Alcatel-Lucent (NYSE: ALU), Ericsson, Nokia Networks and ZTE, in addition to Huawei all have flexi products but not all HSPA deployments use such flexi base stations. This means that some operators, particularly those such as AT&T Inc. (NYSE: T) that went to HSPA early before flexi BTS were introduced, will face a starker decision to shift to LTE.
As a result there are three operator groups emerging, according to Warren. The first is made up of operators that bought very recently and have flexis and are in his words "all set."
The second group of operators haven't invested in infrastructure for a long time and need to do something in the near future.
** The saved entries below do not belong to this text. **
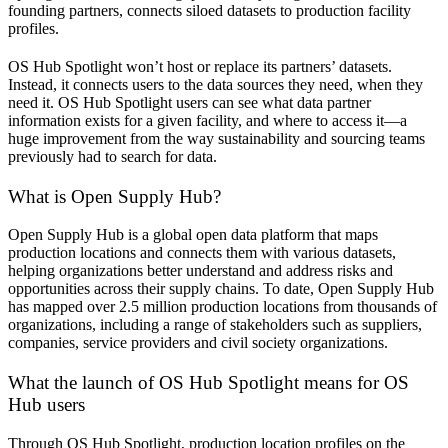
founding partners, connects siloed datasets to production facility
profiles.
OS Hub Spotlight won’t host or replace its partners’ datasets.
Instead, it connects users to the data sources they need, when they
need it. OS Hub Spotlight users can see what data partner
information exists for a given facility, and where to access it—a
huge improvement from the way sustainability and sourcing teams
previously had to search for data.
What is Open Supply Hub?
Open Supply Hub is a global open data platform that maps
production locations and connects them with various datasets,
helping organizations better understand and address risks and
opportunities across their supply chains. To date, Open Supply Hub
has mapped over 2.5 million production locations from thousands of
organizations, including a range of stakeholders such as suppliers,
companies, service providers and civil society organizations.
What the launch of OS Hub Spotlight means for OS
Hub users
Through OS Hub Spotlight, production location profiles on the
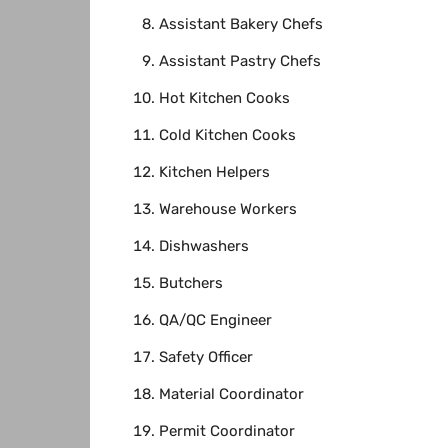
Assistant Bakery Chefs
Assistant Pastry Chefs
Hot Kitchen Cooks
Cold Kitchen Cooks
Kitchen Helpers
Warehouse Workers
Dishwashers
Butchers
QA/QC Engineer
Safety Officer
Material Coordinator
Permit Coordinator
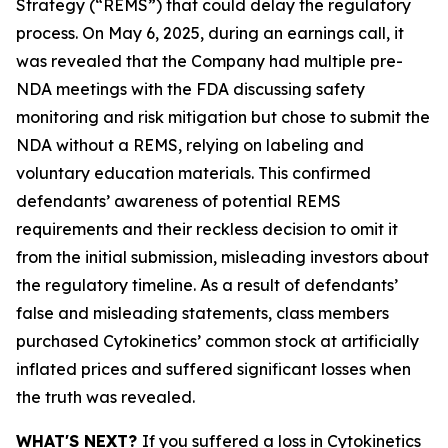
Strategy (“REMS”) that could delay the regulatory
process. On May 6, 2025, during an earnings call, it
was revealed that the Company had multiple pre-
NDA meetings with the FDA discussing safety
monitoring and risk mitigation but chose to submit the
NDA without a REMS, relying on labeling and
voluntary education materials. This confirmed
defendants’ awareness of potential REMS
requirements and their reckless decision to omit it
from the initial submission, misleading investors about
the regulatory timeline. As a result of defendants’
false and misleading statements, class members
purchased Cytokinetics’ common stock at artificially
inflated prices and suffered significant losses when
the truth was revealed.
WHAT'S NEXT?
If you suffered a loss in Cytokinetics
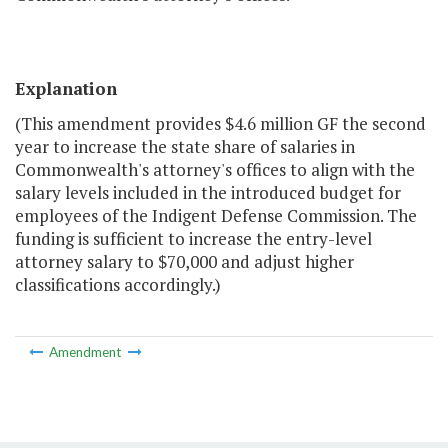
Explanation
(This amendment provides $4.6 million GF the second
year to increase the state share of salaries in
Commonwealth's attorney's offices to align with the
salary levels included in the introduced budget for
employees of the Indigent Defense Commission. The
funding is sufficient to increase the entry-level
attorney salary to $70,000 and adjust higher
classifications accordingly.)
Amendment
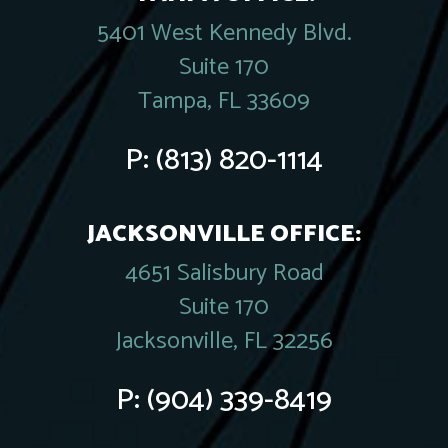
5401 West Kennedy Blvd.
Suite 170
Tampa, FL 33609
P:
(813) 820-1114
JACKSONVILLE OFFICE:
4651 Salisbury Road
Suite 170
Jacksonville, FL 32256
P:
(904) 339-8419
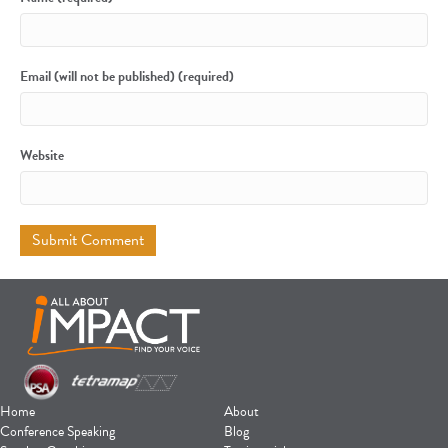
Email (will not be published) (required)
Website
Home
About
Conference Speaking
Blog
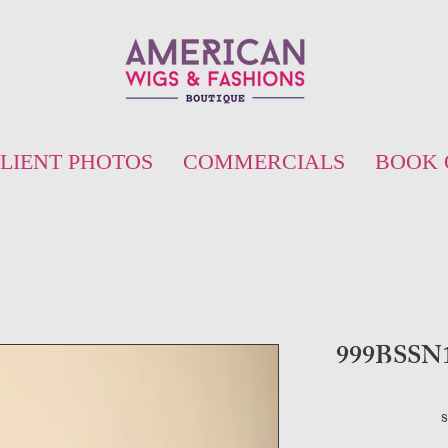
LIENT PHOTOS
COMMERCIALS
BOOK 
999BSSN16
S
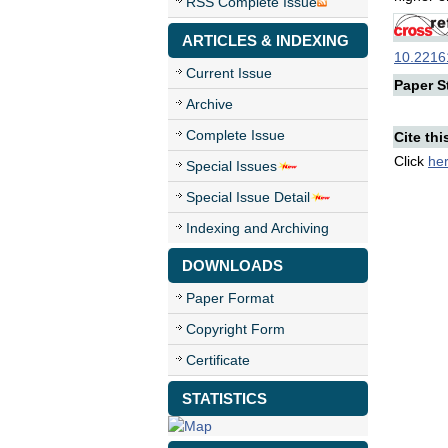
RSS Complete Issue
ARTICLES & INDEXING
10.22161
Current Issue
Paper St
Archive
Complete Issue
Cite thi
Click
he
Special Issues
Special Issue Detail
Indexing and Archiving
DOWNLOADS
Paper Format
Copyright Form
Certificate
STATISTICS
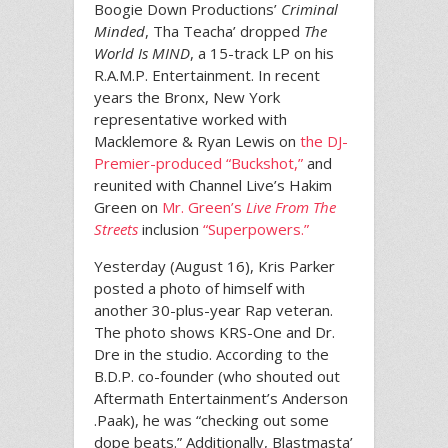
Boogie Down Productions’
Criminal
Minded
, Tha Teacha’ dropped
The
World Is MIND
, a 15-track LP on his
R.A.M.P. Entertainment. In recent
years the Bronx, New York
representative worked with
Macklemore & Ryan Lewis on
the DJ-
Premier-produced “Buckshot,”
and
reunited with Channel Live’s Hakim
Green on
Mr. Green’s
Live From The
Streets
inclusion
“Superpowers.”
Yesterday (August 16), Kris Parker
posted a photo of himself with
another 30-plus-year Rap veteran.
The photo shows KRS-One and Dr.
Dre in the studio. According to the
B.D.P. co-founder (who shouted out
Aftermath Entertainment’s Anderson
.Paak), he was “checking out some
dope beats.” Additionally, Blastmasta’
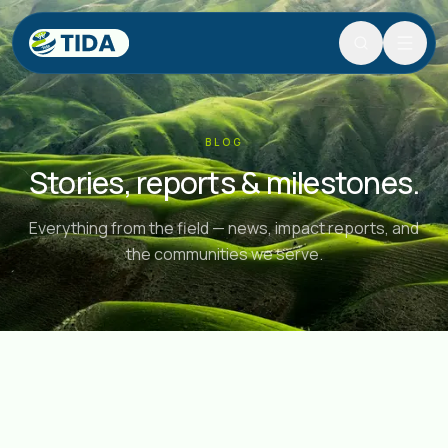
Search
Search and navigate the site.
Skip to content
BLOG
Stories, reports & milestones.
Everything from the field — news, impact reports, and
the communities we serve.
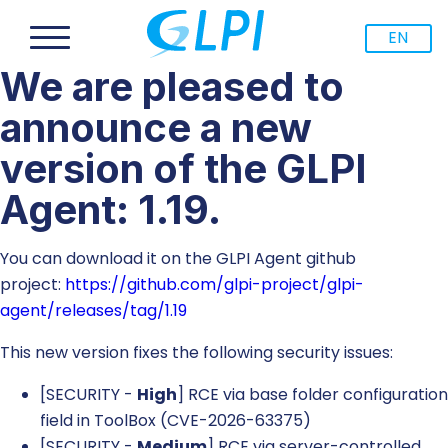
EN
We are pleased to
announce a new
version of the GLPI
Agent: 1.19.
You can download it on the GLPI Agent github
project:
https://github.com/glpi-project/glpi-
agent/releases/tag/1.19
This new version fixes the following security issues:
[SECURITY -
High
] RCE via base folder configuration
field in ToolBox (CVE-2026-63375)
[SECURITY -
Medium
] RCE via server-controlled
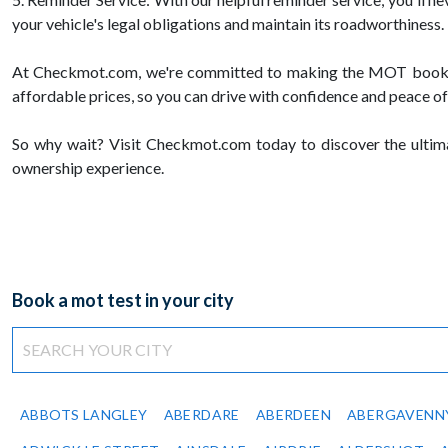
your vehicle's legal obligations and maintain its roadworthiness.
At Checkmot.com, we're committed to making the MOT booking p
affordable prices, so you can drive with confidence and peace of
So why wait? Visit Checkmot.com today to discover the ultimat
ownership experience.
Book a mot test in your city
ABBOTS LANGLEY
ABERDARE
ABERDEEN
ABERGAVENN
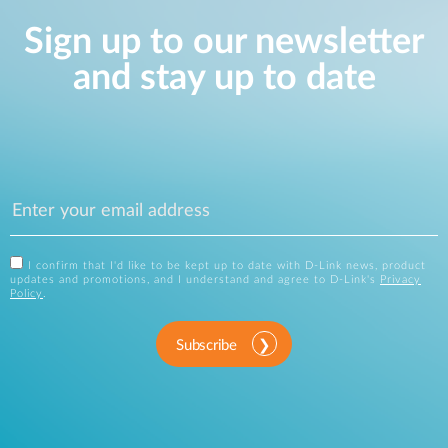
Sign up to our newsletter
and stay up to date
I confirm that I'd like to be kept up to date with D-Link news, product
updates and promotions, and I understand and agree to D-Link's
Privacy
Policy
.
Subscribe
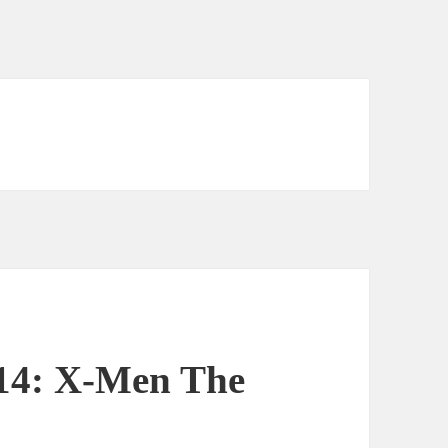
 14: X-Men The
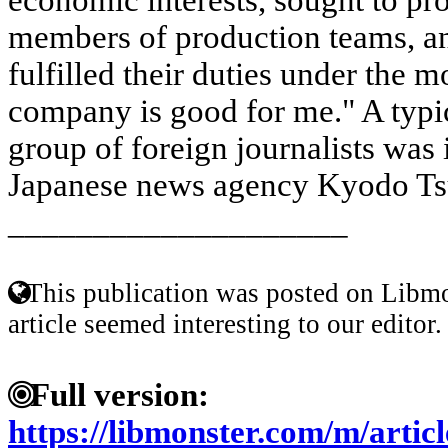
members of production teams, a
fulfilled their duties under the 
company is good for me." A typic
group of foreign journalists was 
Japanese news agency Kyodo Tsu
____________________
This publication was posted on Libmo
article seemed interesting to our editor.
Full version:
https://libmonster.com/m/arti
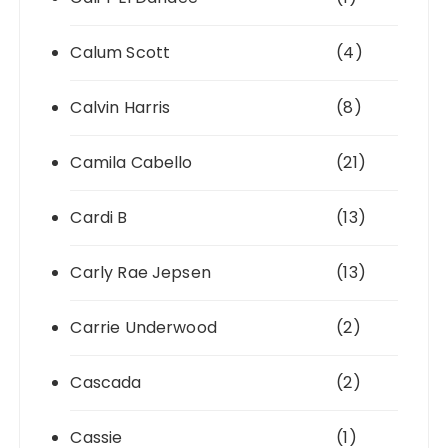
Calum Scott
(4)
Calvin Harris
(8)
Camila Cabello
(21)
Cardi B
(13)
Carly Rae Jepsen
(13)
Carrie Underwood
(2)
Cascada
(2)
Cassie
(1)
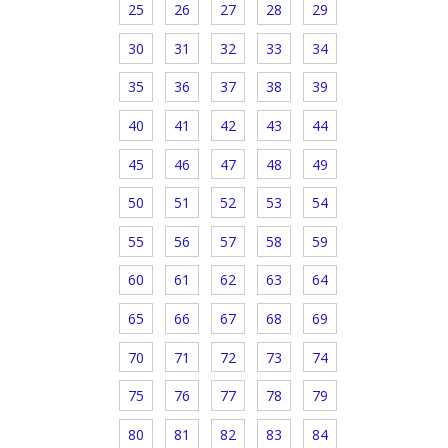
25
26
27
28
29
30
31
32
33
34
35
36
37
38
39
40
41
42
43
44
45
46
47
48
49
50
51
52
53
54
55
56
57
58
59
60
61
62
63
64
65
66
67
68
69
70
71
72
73
74
75
76
77
78
79
80
81
82
83
84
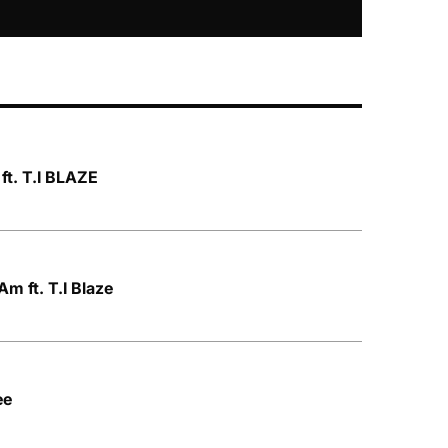
ft. T.I BLAZE
m ft. T.I Blaze
ee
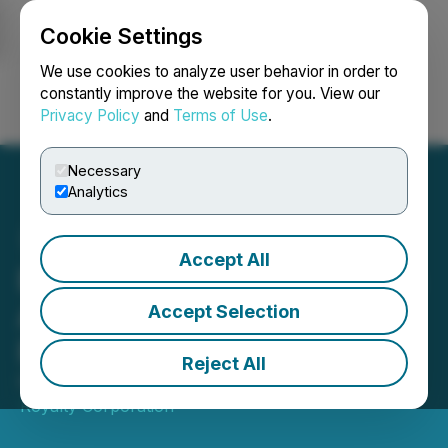
Cookie Settings
NEWSFILE
We use cookies to analyze user behavior in order to
constantly improve the website for you. View our
Privacy Policy
and
Terms of Use
.
Login
Search
Français
Necessary
Analytics
Accept All
Elemental Altus Completes
Acquisition of Royalty
Accept Selection
Portfolio from First Mining
Reject All
February 21, 2023 6:29 PM EST | Source:
Elemental
Royalty Corporation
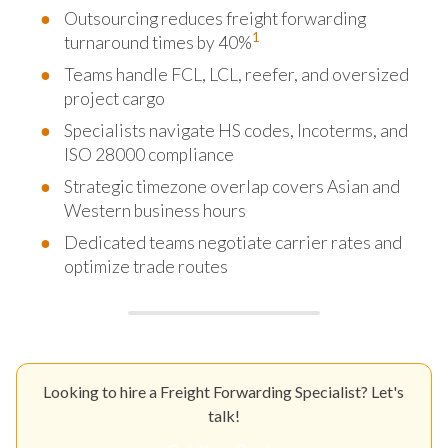
Outsourcing reduces freight forwarding
1
turnaround times by 40%
Teams handle FCL, LCL, reefer, and oversized
project cargo
Specialists navigate HS codes, Incoterms, and
ISO 28000 compliance
Strategic timezone overlap covers Asian and
Western business hours
Dedicated teams negotiate carrier rates and
optimize trade routes
Looking to hire a Freight Forwarding Specialist? Let's
talk!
However, they have carte blanche as the return on investment for their last investments have been fulfilled.
And finally, the third group is made up of those in the middle, which have kit that upgrades through some or all of HSPA iterations, but which bought it recently and so need to get more from their investments.
Huawei confirms that it has 15 HSPA+ customers worldwide, including Singapore's StarHub , Hong Kong's PCCW Ltd. (NYSE: PCW; Hong Kong: 0008) and Japan's E-mobile and in Japan, all three of these groups are represented. (See Japan's EMobile Pumps Up Its HSPA+ and DoCoMo Shells Out on LTE.)
E-Mobile has deployed HSPA+ recently, and SoftBank Mobile Corp. went early to HSPA and is keen to maximize the return on its HSPA assets, while NTT DoCoMo Inc. (NYSE: DCM) has reaped its payback on its 3G infrastructure and is pushing fast toward LTE. Perhaps the deciding factor, as these operators play out their technologies in a single market, will be the devices.
There is no obvious front runner with devices as the HSPA+ multipliers require new devices just as LTE does. What is more, the support of dual antennas for MIMO in both HSPA and LTE is proving far from straightforward, especially at lower frequencies where the spatial separation, otherwise known as the distance needed between the antennas to avoid interference, is much higher.